● DIRECTIONS
Could you reproduce every entry as it stands, leaving the pictures behind?

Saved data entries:
------------------------------------------------
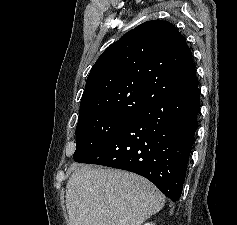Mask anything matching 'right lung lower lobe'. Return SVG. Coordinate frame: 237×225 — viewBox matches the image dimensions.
Returning <instances> with one entry per match:
<instances>
[{
  "label": "right lung lower lobe",
  "mask_w": 237,
  "mask_h": 225,
  "mask_svg": "<svg viewBox=\"0 0 237 225\" xmlns=\"http://www.w3.org/2000/svg\"><path fill=\"white\" fill-rule=\"evenodd\" d=\"M199 98L195 85L148 105L77 162L134 172L177 201L198 127Z\"/></svg>",
  "instance_id": "right-lung-lower-lobe-1"
}]
</instances>
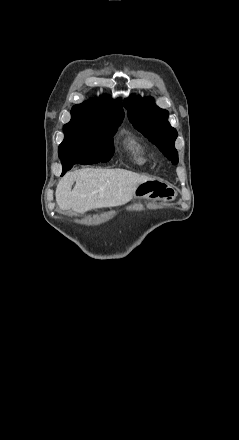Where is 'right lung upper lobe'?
Instances as JSON below:
<instances>
[{
	"label": "right lung upper lobe",
	"mask_w": 239,
	"mask_h": 440,
	"mask_svg": "<svg viewBox=\"0 0 239 440\" xmlns=\"http://www.w3.org/2000/svg\"><path fill=\"white\" fill-rule=\"evenodd\" d=\"M71 115L73 118L95 119L121 124L124 112L121 99L111 100L101 96L73 106Z\"/></svg>",
	"instance_id": "cb5924a9"
}]
</instances>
------------------------------------------------
● EXERCISE RESULT
Mask anything matching 'right lung lower lobe'. Return SVG. Coordinate frame: 237×225 — viewBox matches the image dimensions.
Returning <instances> with one entry per match:
<instances>
[{
  "label": "right lung lower lobe",
  "mask_w": 237,
  "mask_h": 225,
  "mask_svg": "<svg viewBox=\"0 0 237 225\" xmlns=\"http://www.w3.org/2000/svg\"><path fill=\"white\" fill-rule=\"evenodd\" d=\"M199 98L195 85L148 105L77 162L134 172L177 201L198 127Z\"/></svg>",
  "instance_id": "right-lung-lower-lobe-1"
}]
</instances>
Where is 'right lung upper lobe'?
Instances as JSON below:
<instances>
[{
	"label": "right lung upper lobe",
	"mask_w": 239,
	"mask_h": 440,
	"mask_svg": "<svg viewBox=\"0 0 239 440\" xmlns=\"http://www.w3.org/2000/svg\"><path fill=\"white\" fill-rule=\"evenodd\" d=\"M71 115L73 118L95 119L121 124L124 112L121 99L111 100L101 96L73 106Z\"/></svg>",
	"instance_id": "cb5924a9"
}]
</instances>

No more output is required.